Despite attempts by MVP defense lawyer Charles Piccirillo to make public use a non-issue, Teaney quoted specific sections of the WV Code, which cite public use as a requisite for the exercise of eminent domain for purposes of surveying in West Virginia.
Piccirillo made an oral motion for a “directed verdict.” (The legal term for a motion requesting a judge to make a decision based upon an assertion that the plaintiff has raised no genuine issue.) Irons denied the motion, stating he could not ignore language in the WV Code. He said to Piccirillo, “You have based your case on ‘no need to consider public use.’ My ruling is we do have to go there.”
As currently designed, there is no commitment from the pipeline developers to serve customers along the route in West Virginia, according to testimony by Sean Posey, project manager for the project, during the hearing.

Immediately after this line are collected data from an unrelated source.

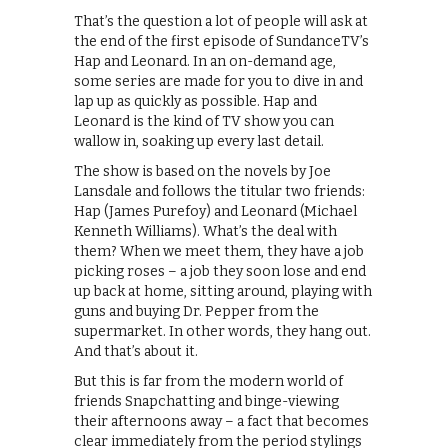
That’s the question a lot of people will ask at
the end of the first episode of SundanceTV’s
Hap and Leonard. In an on-demand age,
some series are made for you to dive in and
lap up as quickly as possible. Hap and
Leonard is the kind of TV show you can
wallow in, soaking up every last detail.
The show is based on the novels by Joe
Lansdale and follows the titular two friends:
Hap (James Purefoy) and Leonard (Michael
Kenneth Williams). What’s the deal with
them? When we meet them, they have a job
picking roses – a job they soon lose and end
up back at home, sitting around, playing with
guns and buying Dr. Pepper from the
supermarket. In other words, they hang out.
And that’s about it.
But this is far from the modern world of
friends Snapchatting and binge-viewing
their afternoons away – a fact that becomes
clear immediately from the period stylings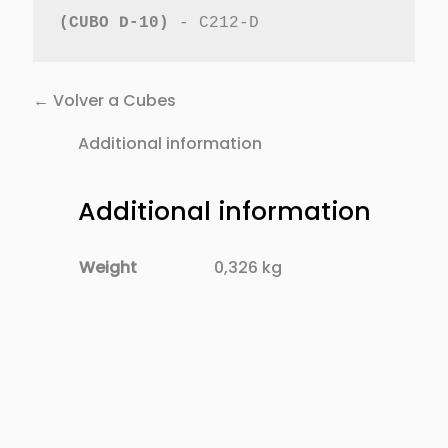
(CUBO D-10)
 - C212-D
← Volver a Cubes
Additional information
Additional information
Weight
0,326 kg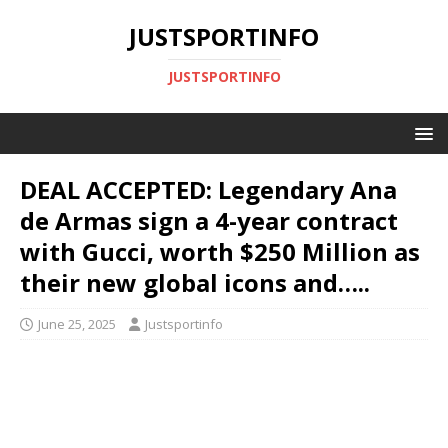
JUSTSPORTINFO
JUSTSPORTINFO
DEAL ACCEPTED: Legendary Ana
de Armas sign a 4-year contract
with Gucci, worth $250 Million as
their new global icons and…..
June 25, 2025
Justsportinfo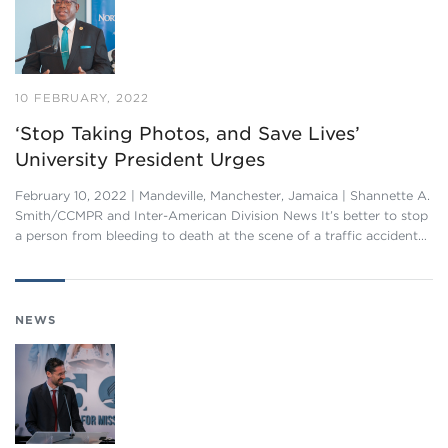
10 FEBRUARY, 2022
‘Stop Taking Photos, and Save Lives’
University President Urges
February 10, 2022 | Mandeville, Manchester, Jamaica | Shannette A.
Smith/CCMPR and Inter-American Division News It’s better to stop
a person from bleeding to death at the scene of a traffic accident…
NEWS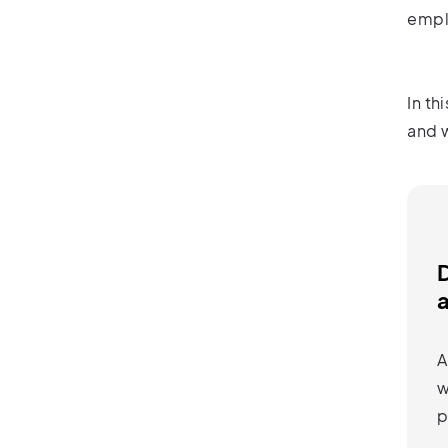
empl
In th
and w
a
A
w
p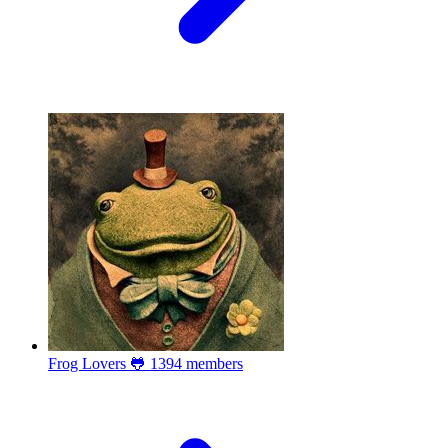
Frog Lovers 🐸
1394 members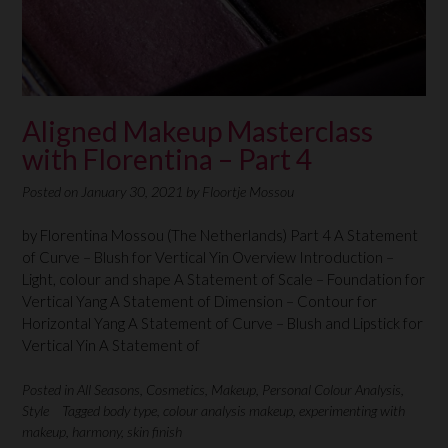
Aligned Makeup Masterclass
with Florentina – Part 4
Posted on
January 30, 2021
by
Floortje Mossou
by Florentina Mossou (The Netherlands) Part 4 A Statement
of Curve – Blush for Vertical Yin Overview Introduction –
Light, colour and shape A Statement of Scale – Foundation for
Vertical Yang A Statement of Dimension – Contour for
Horizontal Yang A Statement of Curve – Blush and Lipstick for
Vertical Yin A Statement of
Posted in
All Seasons
,
Cosmetics
,
Makeup
,
Personal Colour Analysis
,
Style
Tagged
body type
,
colour analysis makeup
,
experimenting with
makeup
,
harmony
,
skin finish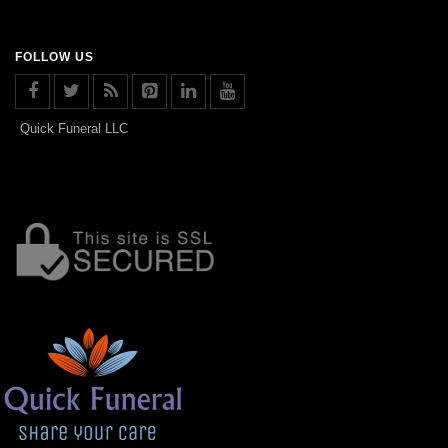
FOLLOW US
Quick Funeral LLC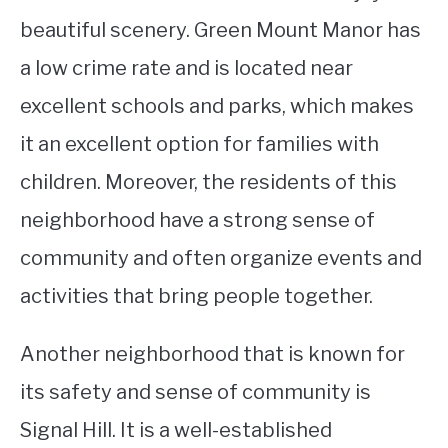
beautiful scenery. Green Mount Manor has
a low crime rate and is located near
excellent schools and parks, which makes
it an excellent option for families with
children. Moreover, the residents of this
neighborhood have a strong sense of
community and often organize events and
activities that bring people together.
Another neighborhood that is known for
its safety and sense of community is
Signal Hill. It is a well-established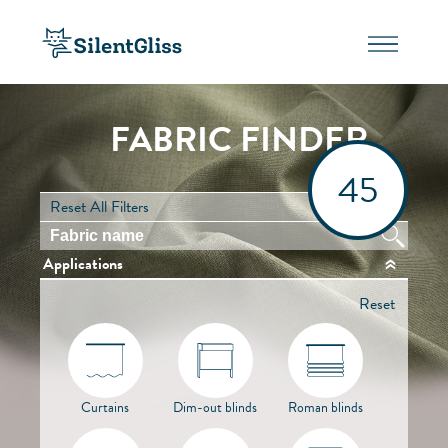
FABRIC FINDER
45
Reset All Filters
Applications
Reset
Curtains
Dim-out blinds
Roman blinds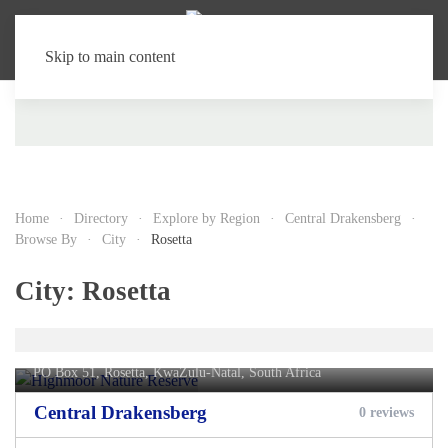
Skip to main content
Home
Directory
Explore by Region
Central Drakensberg
Browse By
City
Rosetta
City:
Rosetta
Highmoor Nature Reserve
PO Box 51,
Rosetta
, KwaZulu-Natal, South Africa
Central Drakensberg
0 reviews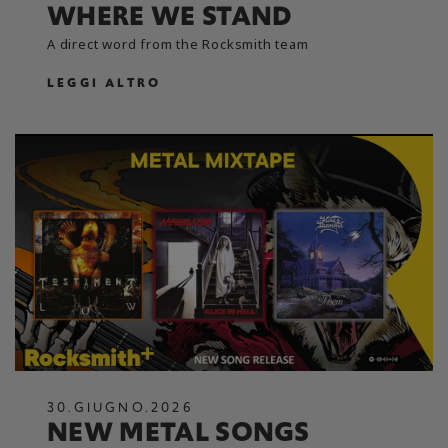
WHERE WE STAND
A direct word from the Rocksmith team
LEGGI ALTRO
30
.
GIUGNO
.
2026
NEW METAL SONGS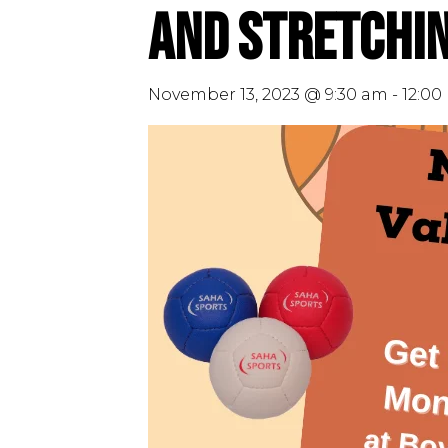
and Stretchin
November 13, 2023 @ 9:30 am
-
12:00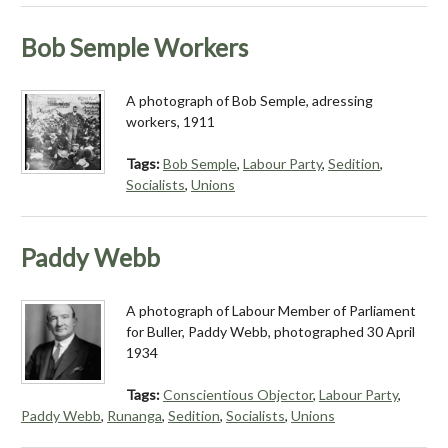
Bob Semple Workers
A photograph of Bob Semple, adressing
workers, 1911
Tags:
Bob Semple
,
Labour Party
,
Sedition
,
Socialists
,
Unions
Paddy Webb
A photograph of Labour Member of Parliament
for Buller, Paddy Webb, photographed 30 April
1934
Tags:
Conscientious Objector
,
Labour Party
,
Paddy Webb
,
Runanga
,
Sedition
,
Socialists
,
Unions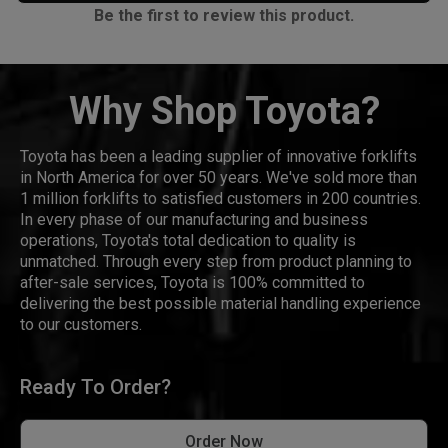
Be the first to review this product.
Why Shop Toyota?
Toyota has been a leading supplier of innovative forklifts
in North America for over 50 years. We've sold more than
1 million forklifts to satisfied customers in 200 countries.
In every phase of our manufacturing and business
operations, Toyota's total dedication to quality is
unmatched. Through every step from product planning to
after-sale services, Toyota is 100% committed to
delivering the best possible material handling experience
to our customers.
Ready To Order?
Order Now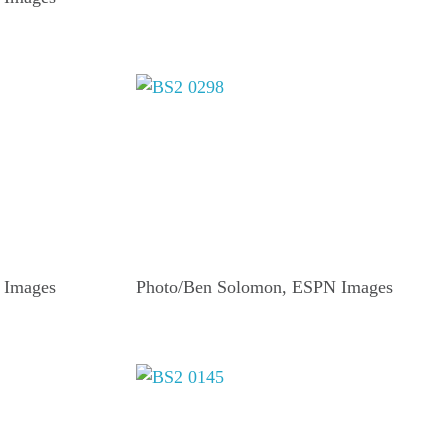
 Images
Photo/Ben Solomon, ESPN Images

However, he said since MVP is in the pre-filing phase of seeking approval of the interstate pipeline project from the Federal Energy Regulatory Commission (FERC), “We fully expect usage to develop in West Virginia.”
Irons replied that the defendants had presented no evidence to refute the plaintiffs assertion that West Virginia residents along the pipeline route would not benefit from construction of the MVP. He said he would be willing to reconsider his ruling if the pipeline developers present convincing evidence to the contrary, advising the MVP contingent that they would improve their chances of gaining eminent domain powers if they demonstrate that West Virginia gas utility companies will tap this pipeline. Otherwise, he said, the pipeline, as designed, provides “very little benefit to the people of West Virginia.”